Callbacks, of course
Before we discuss registering with CM for callbacks, let's take a look at the format of the callback routines. All of the callbacks are of the PEX_CALLBACK_FUNCTION type definition in WDM.H. The three input values represent, respectively, the registration context, the operation type, and a pointer to the operation's information structure. The PEX_CALLBACK_FUNCTION is shown in Figure 1.

typedef NTSTATUS (*PEX_CALLBACK_FUNCTION)(

       IN PVOID CallbackContext,

       IN PVOID Argument1,

       IN PVOID Argument2

       );

Figure 1 - Callback Routine Template

The callback context is really a registration context created when a filter registers with CM (This will be discussed further when we talk about registration). When a filter registers at an altitude it can set a private context that the filter can use to identify a specific registration. Argument1 is not really a pointer but an enumeration value of the REG_NOTIFY_CLASS type. This value indicates the specific registry operation. Sample enumeration values include RegNtPreDeleteKey, RegNtPostDeleteKey, RegNtPreCreateKeyEx, and RegNtPostCreateKeyEx. Be sure to treat it as an enumeration and not a pointer since it'll never hold a valid pointer value.

Argument2 is a pointer to an operation-specific structure. There are distinct pre-op and post-op structures that your filter will have to deal with. The pre-op structure depends on the operation. As an example, consider pre-create (CreateKeyEx), Argument2 is a REG_CREATE_KEY_INFORMATION pointer (See Figure 2).

typedef struct _REG_CREATE_KEY_INFORMATION {

       PUNICODE_STRING CompleteName;

       PVOID RootObject;

       PVOID ObjectType;

       ULONG CreateOptions;

       PUNICODE_STRING Class;

       PVOID SecurityDescriptor;

       PVOID SecurityQualityOfService;

       ACCESS_MASK DesiredAccess;

       ACCESS_MASK GrantedAccess;

       PULONG Disposition;

       PVOID *ResultObject;

       PVOID CallContext;

       PVOID Reserved;

} REG_CREATE_KEY_INFORMATION, REG_OPEN_KEY_INFORMATION,

*PREG_CREATE_KEY_INFORMATION, *PREG_OPEN_KEY_INFORMATION;

Figure 2 - REG_CREATE_KEY_INFORMATION Structure


In the pre-query key callback Argument2 provides a pointer to a REG_QUERY_KEY_INFORMATION structure (See Figure 3).

typedef struct _REG_QUERY_KEY_INFORMATION {

  PVOID Object;

  KEY_INFORMATION_CLASS KeyInformationClass;

  PVOID KeyInformation;

  ULONG Length;

  PULONG ResultLength;

  PVOID CallContext;

  PVOID ObjectContext;

  PVOID Reserved;

} REG_QUERY_KEY_INFORMATION, *PREG_QUERY_KEY_INFORMATION;

Figure 3 - REG_QUERY_KEY_INFORMATION Structure

You'll notice that REG_OPEN_KEY_INFORMATION is the same as REG_CREATE_KEY_INFORMATION. The pre-op structure for create-key and open-key are overloaded but the pre-op structures for the rest of the operations are not.
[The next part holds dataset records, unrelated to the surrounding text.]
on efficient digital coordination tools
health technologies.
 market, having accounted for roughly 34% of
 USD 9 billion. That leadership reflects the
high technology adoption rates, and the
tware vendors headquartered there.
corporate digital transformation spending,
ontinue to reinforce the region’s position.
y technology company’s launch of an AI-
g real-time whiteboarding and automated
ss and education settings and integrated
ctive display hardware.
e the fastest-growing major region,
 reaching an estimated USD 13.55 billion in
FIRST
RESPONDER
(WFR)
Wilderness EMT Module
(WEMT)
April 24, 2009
These structures are defined in WDM.H and documented in the WDK documentation.

The pre-op structures all contain several common members that help the filter identify the target of the operation. Some contain only these values because nothing else is needed. Take delete-key for example. In Figure 4, the REG_DELETE_KEY _INFORMATION structure has only three members (ignoring Reserved) and this is all that's required to define the key to be deleted.
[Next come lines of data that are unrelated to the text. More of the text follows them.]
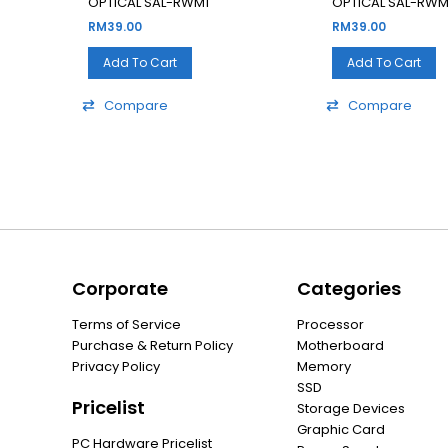
OPTICAL SAL-RWM1
OPTICAL SAL-RWM
RM
39.00
RM
39.00
Add To Cart
Add To Cart
Compare
Compare
Corporate
Categories
Terms of Service
Processor
Purchase & Return Policy
Motherboard
Privacy Policy
Memory
SSD
Pricelist
Storage Devices
Graphic Card
PC Hardware Pricelist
typedef struct _REG_DELETE_KEY_INFORMATION {

       PVOID Object;

       PVOID CallContext;

       PVOID ObjectContext;

       PVOID Reserved;

} REG_DELETE_KEY_INFORMATION, *PREG_DELETE_KEY_INFORMATION;

Figure 4 - REG_DELETE_KEY_INFORMATION Structure

The first three parameters are common to all pre-op structures except for create and open. To be exact, CallContext is used in all structures including create and open but Object does not exist until the create (or open) completes and ObjectContext is not valid unless it has been set on the registry object. Other pre-op structures may have more members but they all will have at least these three.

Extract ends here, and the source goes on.